_The task_: Reproduce every line of the data, exactly and without its pictures.

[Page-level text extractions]
Content starts

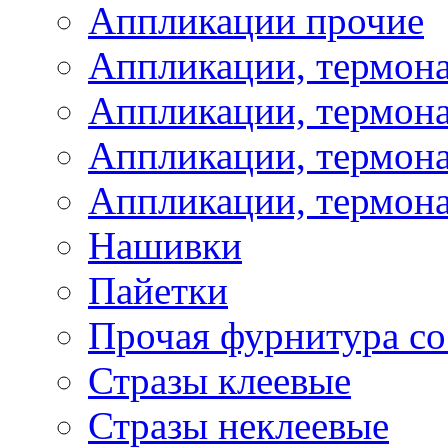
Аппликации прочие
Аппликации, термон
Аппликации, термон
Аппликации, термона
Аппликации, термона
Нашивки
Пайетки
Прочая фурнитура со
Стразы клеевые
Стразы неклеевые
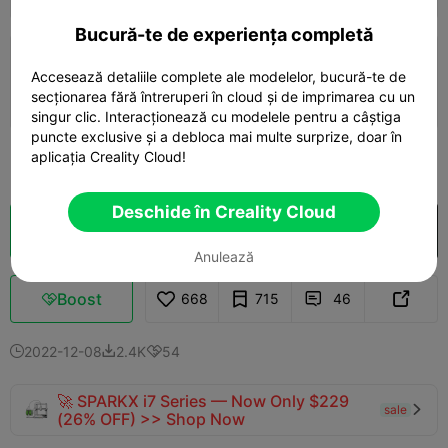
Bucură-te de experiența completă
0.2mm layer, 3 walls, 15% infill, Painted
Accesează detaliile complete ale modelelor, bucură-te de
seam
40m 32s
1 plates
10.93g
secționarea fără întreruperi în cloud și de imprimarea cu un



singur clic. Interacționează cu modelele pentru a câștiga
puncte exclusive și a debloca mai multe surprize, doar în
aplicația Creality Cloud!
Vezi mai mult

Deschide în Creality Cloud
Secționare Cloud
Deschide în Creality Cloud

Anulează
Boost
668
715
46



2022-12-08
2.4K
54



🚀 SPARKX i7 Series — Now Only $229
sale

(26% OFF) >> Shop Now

Content ends

_Reply_:
Аппликации прочие
Аппликации, термон
Аппликации, термон
Аппликации, термона
Аппликации, термона
Нашивки
Пайетки
Прочая фурнитура со
Стразы клеевые
Стразы неклеевые
Bucură-te de experiența completă
0.2mm layer, 3 walls, 15% infill, Painted
Accesează detaliile complete ale modelelor, bucură-te de
seam
40m 32s
1 plates
10.93g
secționarea fără întreruperi în cloud și de imprimarea cu un



singur clic. Interacționează cu modelele pentru a câștiga
puncte exclusive și a debloca mai multe surprize, doar în
aplicația Creality Cloud!
Vezi mai mult

Deschide în Creality Cloud
Secționare Cloud
Deschide în Creality Cloud

Anulează
Boost
668
715
46



2022-12-08
2.4K
54



🚀 SPARKX i7 Series — Now Only $229
sale

(26% OFF) >> Shop Now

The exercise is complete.